Fabergé silver table lighter, workmaster Julius Rappoport, St. Petersburg, Russia, 1904-1908
Silver, cotton (?) wick
15/16 x 3 3/8 x 5 1/8 in. (2.4 x 8.5 x 13 cm)
Inv. no. ab_0321
Fabergé workmaster Julius Rappoport (1850/51-1917) is particularly well known for his minutely detailed and stunningly lifelike silver studies of animals designed to impress as well as to carry out some practical function, usually as a lighter. As the photographs show, he has taken special care to work the entire surface so that if, or when, the lighter was picked up or turned upside down, the illusion was not interrupted by a smooth surface lacking detail.

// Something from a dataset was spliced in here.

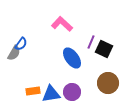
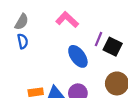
blue semicircle: (21, 44) -> (23, 41), turned -48
gray semicircle: (14, 53) -> (22, 22), moved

He was born Isak Abramovich Rappoport in what is now Dotnuva, Lithuania. By 1883 he had opened his own silver workshop in St. Petersburg, where his talent caught the eye of Karl Fabergé. Rappoport was a gifted silversmith who also made fine dinner services, candelabra, and even rare examples of silver-mounted wood furniture. He became Fabergé’s chief silversmith and was called upon to produce the firm’s most important commissions, including silver dowry services for Grand Duchesses Ksenia and Olga Alexandrovna, daughters of Alexander III. In the early 1890s, Isak Rappoport converted to the German Evangelical Lutheran church, taking the new first name Julius Alexandrovich. Official anti-Semitism made it difficult, if not impossible, for a Jew to be included among Suppliers to the Imperial Court. The state officially encouraged conversion to Russian Orthodoxy. Rappoport’s choice to become Lutheran, still considered a “foreign” church inside Russia, seems to be a small gesture of protest against this system of discrimination.